Exidia friesiana is a species of fungus in the family Auriculariaceae. Basidiocarps (fruit bodies) are gelatinous, black, and button-shaped at first, later coalescing and drying to form tar-like patches. The species grows on dead branches of conifers in Europe and was formerly misinterpreted as Exidia pithya.

==Taxonomy==
Exidia friesiana was originally found growing on spruce (Picea abies) in Finland and was described in 1878 by the Finnish mycologist Petter Karsten. It was treated as a synonym of E. pithya until the latter species was reinterpreted.

==Description==
Exidia friesiana forms grey-black to black, gelatinous fruit bodies that are button-shaped at first, coalescing with age and forming effused patches up to 20 cm long. The upper, spore-bearing surface is smooth, becoming slightly furrowed. Fruit bodies become thin, black, and shining when dry, resembling patches of dried tar.

===Microscopic characters===
The microscopic characters are typical of the genus Exidia. The basidia are ellipsoid and septate. The spores are cylindrical and allantoid (sausage-shaped), 11 to 18 by 4 to 6.5 μm.

===Similar species===
Fruit bodies of Exidia pithya can also occur on conifers and are similarly coloured, but typically have small spines or warts on the surface.
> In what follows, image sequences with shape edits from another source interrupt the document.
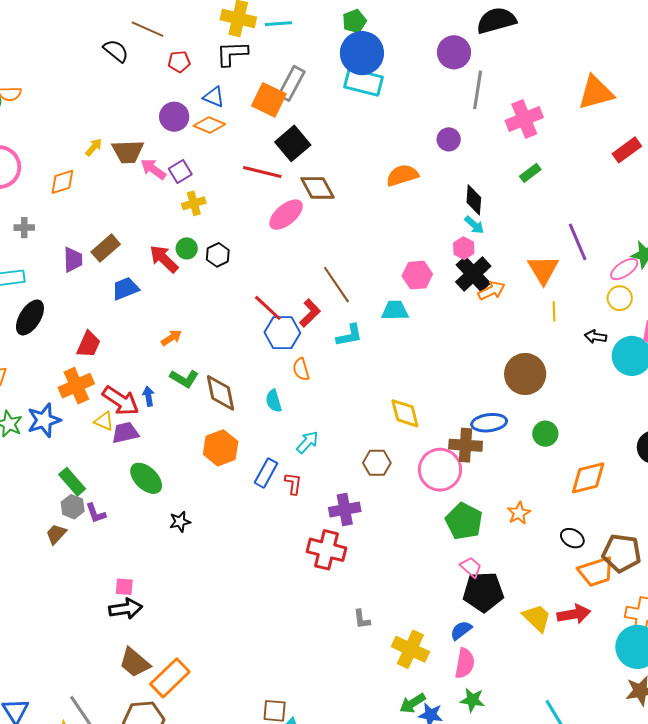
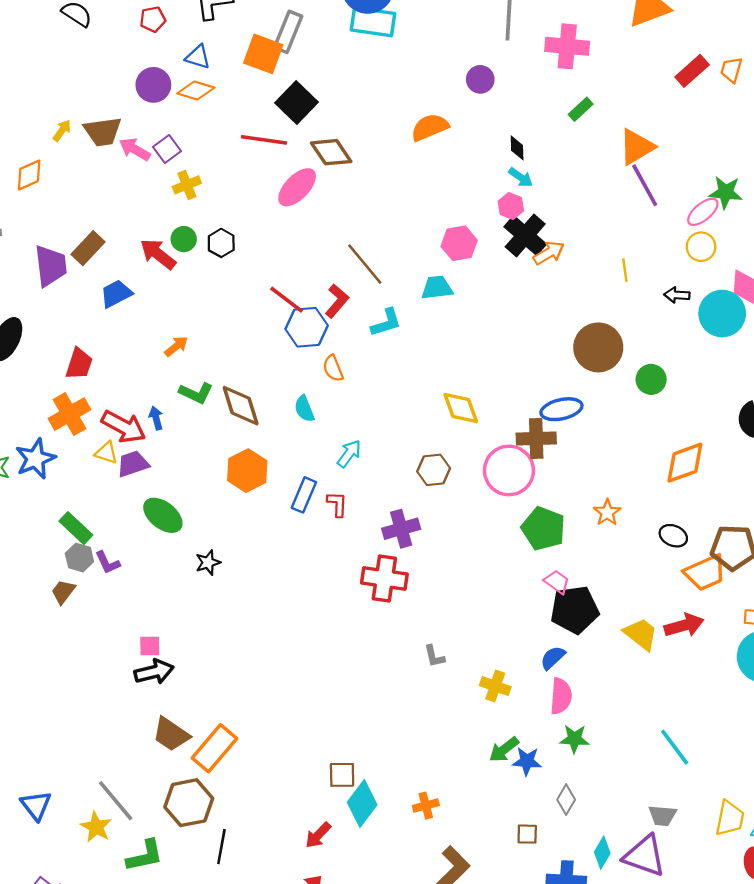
pink cross: (524, 119) -> (567, 46), turned 33
black diamond: (474, 200) -> (517, 148), size x0.7
purple trapezoid: (73, 260) -> (51, 266), size x1.4
orange triangle: (543, 270) -> (637, 147), moved, turned 36
green circle: (545, 434) -> (651, 379), moved
yellow cross: (410, 649) -> (495, 686), size x0.7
Fruit bodies of Ulocolla saccharina and E. umbrinella also occur on conifers, but are brown to orange-brown.

==Habitat and distribution==
Exidia friesiana is a wood-rotting species, found on dead conifer branches. It was originally described from spruce, but is also known from fir (Abies species) and pine {Pinus species). It is widely distributed throughout continental Europe, but is absent from the British Isles.